A further issue is whether ethics is taught pervasively or as a discrete module – this issue was explored in the session by participants in small groups, who were asked to decide whether they were in favour of pervasive or discrete teaching and then to devise programmes and activities that could deliver their learning outcomes. The outcome of the exercise was a widespread feeling that a better approach was a combination of discrete modules with a pervasive approach.

Enhancing employability: developing professionalism within the curriculum

Charlotte’s paper considered the means by which personal development planning and employability can be enhanced through a skills-based, situated learning environment, and how students can evolve as professional individuals.

A compulsory second year skills module at Derby requires students to undertake various skills-based activities as if they were running cases within a law firm. In 2006-07 a mock continuing professional development (CPD) scheme was introduced to the module. The scheme gives recognition to extra-curricular activities, helping to develop students’ responsibility for both their personal and professional development, mirroring the core expectation of many jobs.

Under the scheme students are required to undertake qualifying activities in four key areas:

  • legal knowledge
  • non-legal knowledge
  • legal skills
  • careers and employability

The students undertake/engage with various qualifying activities, record/evidence their engagement through a written record of the course/activity and then reflect/evaluate their engagement and the use to which the skills/knowledge are put by completing a written reflection.

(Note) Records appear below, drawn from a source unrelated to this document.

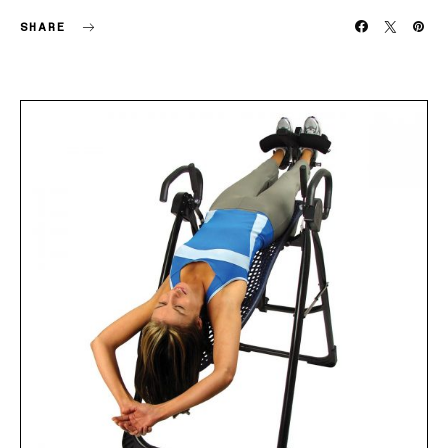
SHARE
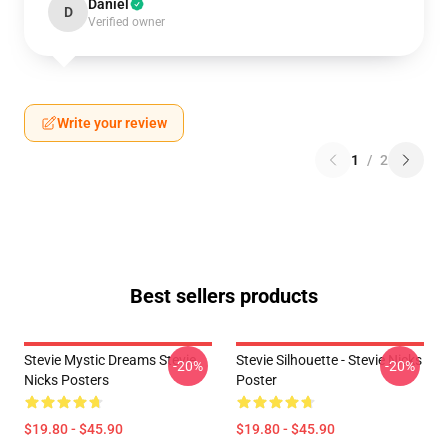
Daniel
D
Verified owner
Write your review
1
/
2
Best sellers products
Stevie Mystic Dreams Stevie
Stevie Silhouette - Stevie Nicks
-20%
-20%
Nicks Posters
Poster
$19.80 - $45.90
$19.80 - $45.90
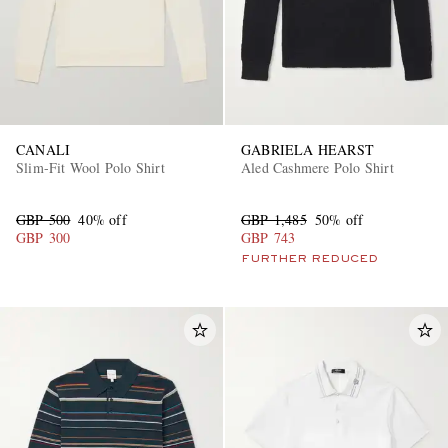
CANALI
GABRIELA HEARST
Slim-Fit Wool Polo Shirt
Aled Cashmere Polo Shirt
GBP 500
40% off
GBP 1,485
50% off
GBP 300
GBP 743
FURTHER REDUCED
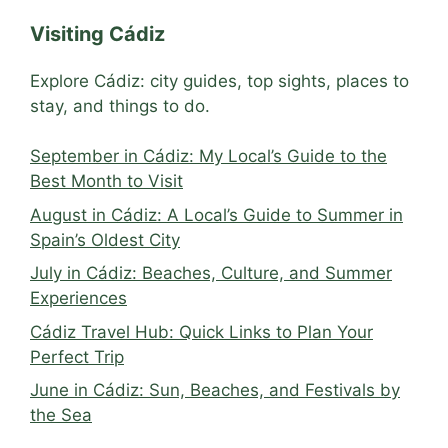
Visiting Cádiz
Explore Cádiz: city guides, top sights, places to
stay, and things to do.
September in Cádiz: My Local’s Guide to the
Best Month to Visit
August in Cádiz: A Local’s Guide to Summer in
Spain’s Oldest City
July in Cádiz: Beaches, Culture, and Summer
Experiences
Cádiz Travel Hub: Quick Links to Plan Your
Perfect Trip
June in Cádiz: Sun, Beaches, and Festivals by
the Sea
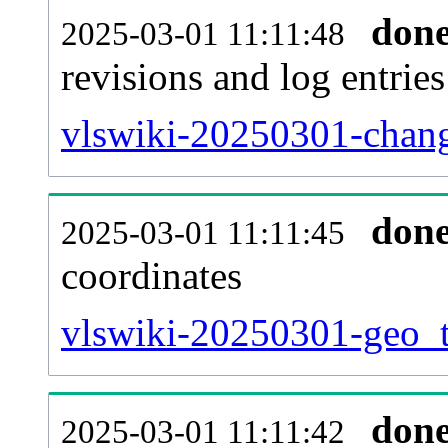
don
2025-03-01 11:11:48
revisions and log entries
vlswiki-20250301-chang
don
2025-03-01 11:11:45
coordinates
vlswiki-20250301-geo_t
don
2025-03-01 11:11:42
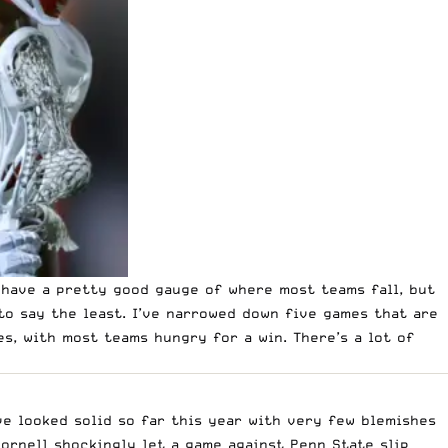
 have a pretty good gauge of where most teams fall, but
 to say the least. I’ve narrowed down five games that are
s, with most teams hungry for a win. There’s a lot of
ve looked solid so far this year with very few blemishes
Cornell shockingly let a game against Penn State slip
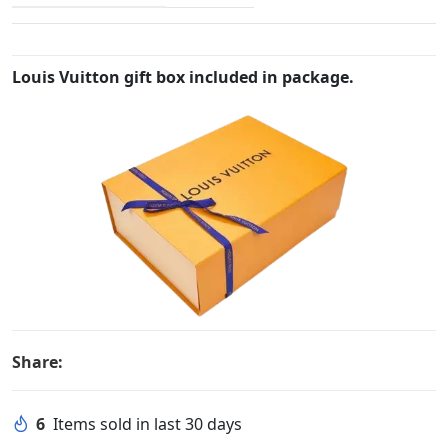
Louis Vuitton gift box included in package.
Share:
6
Items sold in last 30 days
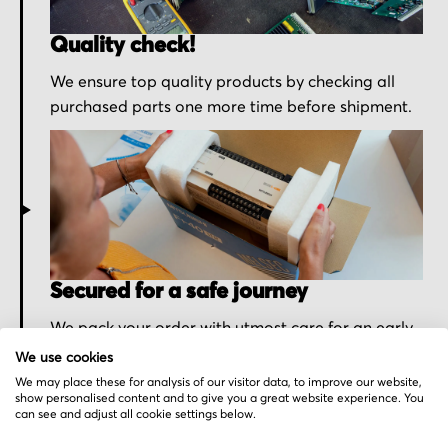
Quality check!
We ensure top quality products by checking all
purchased parts one more time before shipment.
Secured for a safe journey
We pack your order with utmost care for an early
delivery and send you the tracking information.
We use cookies
We may place these for analysis of our visitor data, to improve our website,
show personalised content and to give you a great website experience. You
can see and adjust all cookie settings below.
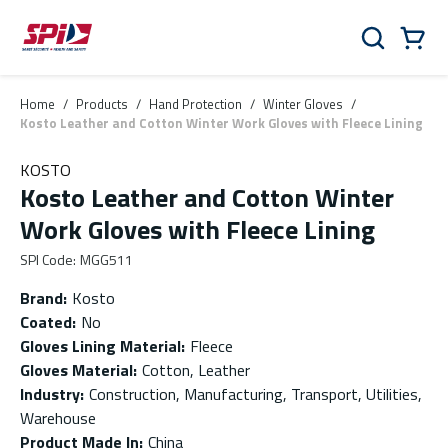
Skip to main content
Skip to menu
Skip to footer
Cart
Search
0 Items
Home
/
Products
/
Hand Protection
/
Winter Gloves
/
Kosto Leather and Cotton Winter Work Gloves with Fleece Lining
KOSTO
Kosto Leather and Cotton Winter
Work Gloves with Fleece Lining
SPI Code
:
MGG511
Brand
:
Kosto
Coated
:
No
Gloves Lining Material
:
Fleece
Gloves Material
:
Cotton, Leather
Industry
:
Construction, Manufacturing, Transport, Utilities,
Warehouse
Product Made In
:
China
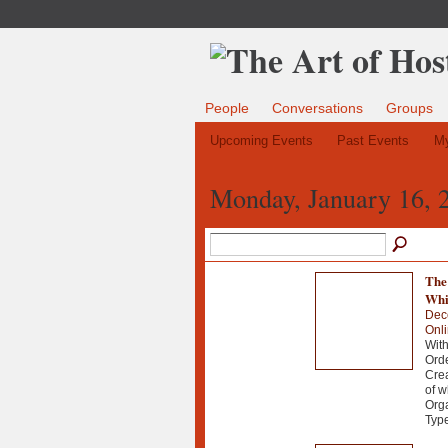
People
Conversations
Groups
Upcoming Events
Past Events
My
Monday, January 16, 
The
Whi
Dec
Onl
Wit
Orde
Crea
of w
Orga
Typ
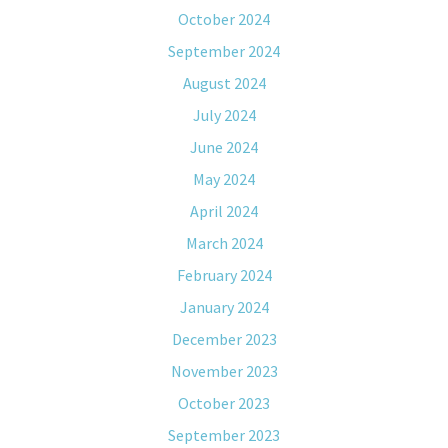
October 2024
September 2024
August 2024
July 2024
June 2024
May 2024
April 2024
March 2024
February 2024
January 2024
December 2023
November 2023
October 2023
September 2023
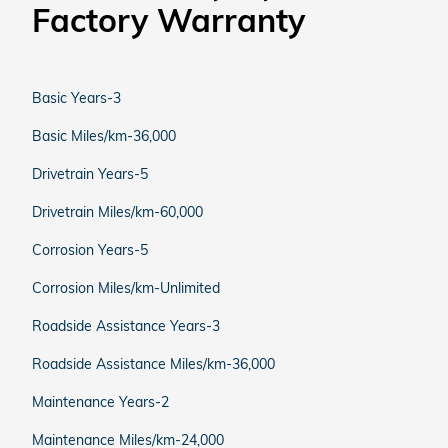
Factory Warranty
Basic Years-3
Basic Miles/km-36,000
Drivetrain Years-5
Drivetrain Miles/km-60,000
Corrosion Years-5
Corrosion Miles/km-Unlimited
Roadside Assistance Years-3
Roadside Assistance Miles/km-36,000
Maintenance Years-2
Maintenance Miles/km-24,000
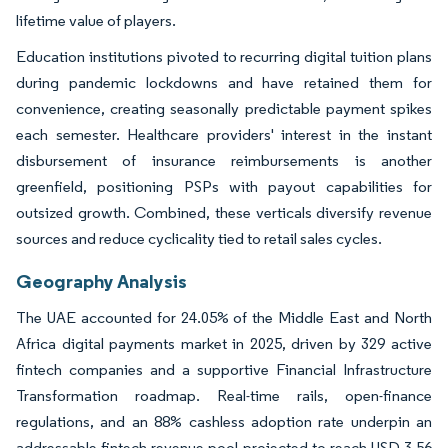
lifetime value of players.
Education institutions pivoted to recurring digital tuition plans
during pandemic lockdowns and have retained them for
convenience, creating seasonally predictable payment spikes
each semester. Healthcare providers' interest in the instant
disbursement of insurance reimbursements is another
greenfield, positioning PSPs with payout capabilities for
outsized growth. Combined, these verticals diversify revenue
sources and reduce cyclicality tied to retail sales cycles.
Geography Analysis
The UAE accounted for 24.05% of the Middle East and North
Africa digital payments market in 2025, driven by 329 active
fintech companies and a supportive Financial Infrastructure
Transformation roadmap. Real-time rails, open-finance
regulations, and an 88% cashless adoption rate underpin an
addressable fintech revenue pool projected to reach USD 3.56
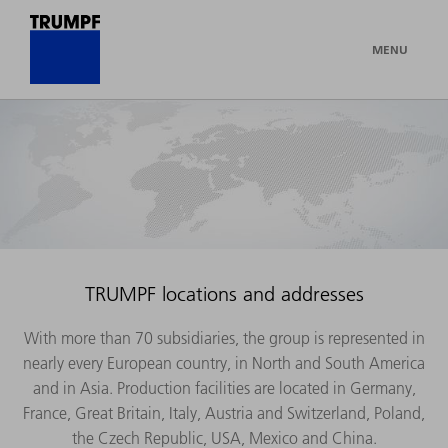
MENU
TRUMPF locations and addresses
With more than 70 subsidiaries, the group is represented in
nearly every European country, in North and South America
and in Asia. Production facilities are located in Germany,
France, Great Britain, Italy, Austria and Switzerland, Poland,
the Czech Republic, USA, Mexico and China.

The scheme meets four of the five perceived intentions of personal development planning articulated in the Quality Assurance Agency’s Policy statement on a progress file for higher education, ie that students:

  • become more effective, independent and confident self-directed learners
  • understand how they are learning and relate their learning to a wider context
  • improve their general skills for study and career management
  • encourage a positive attitude to learning throughout life
    The final intention regarding the articulation of personal goals was not achieved by the initial scheme, however in the next iteration of the module students were required to complete an application form including an action plan setting out their goals in order to join the fictitious firm. The ‘real life’ experience of a law firm is enhanced through the use of practice management software and management structures, including a retired partner from a firm of solicitors acting as practice manager.

The module, and in particular the CPD scheme within it, provides students with an opportunity for situated learning, so that reflection and personal development planning is not just seen as a course requirement but also perceived as a focused exercise providing opportunities for personal self-development and development as an employable individual.